Burundi’s president Evariste Ndayishimiye on Wednesday was in the center of the limelight as he surprisingly wore traditional clothes and took on the stage to command the drummers (Abatimbo) in Gishora while ending his nationwide tour that started on January 7th.
Wearing the colors of Burundian flag as a traditional wear for the drummers in Burundi, bare footed, the Burundian president took on the stage with drummers in Gishora sanctuary as he danced and drummed to the rhythm of the country’s recently inscribed heritage in the United Nations Educational Scientific and Cultural Organisation (UNESCO).
“Safe guarding our culture is a duty incumbent on all patriots,” twitted President Evariste Ndayihsimiye.
Burundi’s royal drum
Burundi’s ‘umurisho w’ingoma’ ritual dance and Royal drum was inscribed in the list of intangible culture heritage by UNESCO when the committee for safeguarding of the intangible culture heritage met in Paris in 2014.
The list of intangible cultural heritage of humanity involves elements that demonstrate the diversity of the heritage and the awareness rising about its importance.
“We are happy because the president came to greet us and played drum with us…he is the first sitting president to do so,” Oscar Nshimirimana the leader of the drummers in Gishora told the EastAfrican in Gitega.
“We need to love the Burundi drums and support it by teaching the young generation and whoever wants to learn it,” said Mr. Nshimirimana.
The Gisghora sanctuary preserves 119 year old drums and is the place where the country’s first drums were born as the place served as a royal palace of Mwezi Gisabo.

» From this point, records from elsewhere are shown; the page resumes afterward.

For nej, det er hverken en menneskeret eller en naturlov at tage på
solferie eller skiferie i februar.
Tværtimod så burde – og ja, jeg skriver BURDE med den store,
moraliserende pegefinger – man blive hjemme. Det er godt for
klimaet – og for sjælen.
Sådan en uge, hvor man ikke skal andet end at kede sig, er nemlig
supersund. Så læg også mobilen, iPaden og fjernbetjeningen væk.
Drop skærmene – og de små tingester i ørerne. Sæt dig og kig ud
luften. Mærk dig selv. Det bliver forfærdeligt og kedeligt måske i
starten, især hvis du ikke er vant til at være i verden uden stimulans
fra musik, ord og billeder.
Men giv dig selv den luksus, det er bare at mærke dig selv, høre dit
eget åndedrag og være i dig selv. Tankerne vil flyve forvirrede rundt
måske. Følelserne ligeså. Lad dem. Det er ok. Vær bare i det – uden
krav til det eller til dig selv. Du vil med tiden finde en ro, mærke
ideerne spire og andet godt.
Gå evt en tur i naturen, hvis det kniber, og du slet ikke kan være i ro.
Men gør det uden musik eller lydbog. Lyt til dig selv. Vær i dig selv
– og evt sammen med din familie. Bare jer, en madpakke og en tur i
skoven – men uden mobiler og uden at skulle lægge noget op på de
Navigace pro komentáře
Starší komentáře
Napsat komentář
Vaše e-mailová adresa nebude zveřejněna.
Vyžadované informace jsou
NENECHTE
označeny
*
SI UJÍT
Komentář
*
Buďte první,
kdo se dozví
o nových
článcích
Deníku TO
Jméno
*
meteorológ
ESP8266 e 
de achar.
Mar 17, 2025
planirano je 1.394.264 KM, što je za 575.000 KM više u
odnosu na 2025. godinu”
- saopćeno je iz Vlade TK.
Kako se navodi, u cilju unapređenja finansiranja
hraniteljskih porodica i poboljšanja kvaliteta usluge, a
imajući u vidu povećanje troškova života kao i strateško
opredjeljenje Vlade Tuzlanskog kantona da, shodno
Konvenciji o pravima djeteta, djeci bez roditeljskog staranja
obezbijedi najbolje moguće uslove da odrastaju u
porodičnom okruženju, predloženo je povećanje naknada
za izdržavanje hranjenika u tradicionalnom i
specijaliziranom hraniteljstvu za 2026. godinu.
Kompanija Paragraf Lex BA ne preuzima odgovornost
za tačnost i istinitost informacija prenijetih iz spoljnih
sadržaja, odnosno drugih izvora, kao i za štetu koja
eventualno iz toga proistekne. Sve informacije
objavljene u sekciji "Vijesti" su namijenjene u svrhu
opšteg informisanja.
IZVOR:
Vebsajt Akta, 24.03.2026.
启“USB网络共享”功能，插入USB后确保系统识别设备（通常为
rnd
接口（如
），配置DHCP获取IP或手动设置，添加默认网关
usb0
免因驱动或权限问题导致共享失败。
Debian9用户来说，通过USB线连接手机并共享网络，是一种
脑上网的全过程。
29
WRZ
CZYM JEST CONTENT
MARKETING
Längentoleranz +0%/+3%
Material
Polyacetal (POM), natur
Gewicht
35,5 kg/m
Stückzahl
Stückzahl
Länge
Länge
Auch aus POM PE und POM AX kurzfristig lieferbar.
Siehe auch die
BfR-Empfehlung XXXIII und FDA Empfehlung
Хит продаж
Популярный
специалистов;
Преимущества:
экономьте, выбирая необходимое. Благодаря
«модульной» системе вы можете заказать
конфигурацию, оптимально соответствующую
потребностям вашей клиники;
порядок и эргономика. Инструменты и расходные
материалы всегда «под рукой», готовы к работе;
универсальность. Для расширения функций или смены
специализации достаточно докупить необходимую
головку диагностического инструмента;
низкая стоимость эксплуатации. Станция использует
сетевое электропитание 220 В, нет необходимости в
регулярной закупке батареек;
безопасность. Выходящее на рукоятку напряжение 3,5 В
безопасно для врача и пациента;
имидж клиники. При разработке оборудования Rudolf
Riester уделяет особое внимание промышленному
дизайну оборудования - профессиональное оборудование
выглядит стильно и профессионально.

The royal drums in Burundi were the pillars of the monarchical power and sacred which were used in only special occasions and important places that proclaimed the country’s great events such as the coronation of a monarch, the funeral of a sovereign and the new agricultural season.
Gishora in Gitega province is located in the eastern part of the country and one of the most famous historical sites of Burundi drummers, the site is and was managed by the local community called the ABATIMBO.
Gishora manage sanctuary drums as the Burundi’s culture tradition which restores the overall architectural kingdom in the country as the famous drummers present Burundi’s basic culture and heritage found in the center of the country.
Burundi drums have so far turned into leisure or as part of entertainment during official ceremonies and festivals.
All over the country, there are several groups of the ‘abatimbo’ which means the drummers formed and being regarded as an income generating activity in the country.
In 2019 Gishora received 601 tourists before covid-19 struck the country, according to the Burundi Tourism Office 585 tourists visited the place in 2020.
Gishora (Gitega) marked the last site of tour for president Ndayishimiye’s campaign for domestic tourism after travelling to Bujumbura, Rumonge, Bururi, Muramvya, Kirundo and Karusi.
President Ndayishimiye accompanied by his family during his nationwide tour to inspire and raise awareness for domestic tourism.
Tourism in Burundi before the pandemic contributed more than 20 percent of the foreign exchange earnings for the country, according to the government the country has more than 120 touristic sites.
According to the Burundi Tourism Office the number of tourists declined significantly since 2020 when cases of covid-19 were reported in the country, in 2019 prior to the pandemic Burundi received more than 2.6 million tourists but the number declined significantly in 2020 to 553,389 a decrease of almost 80 percent.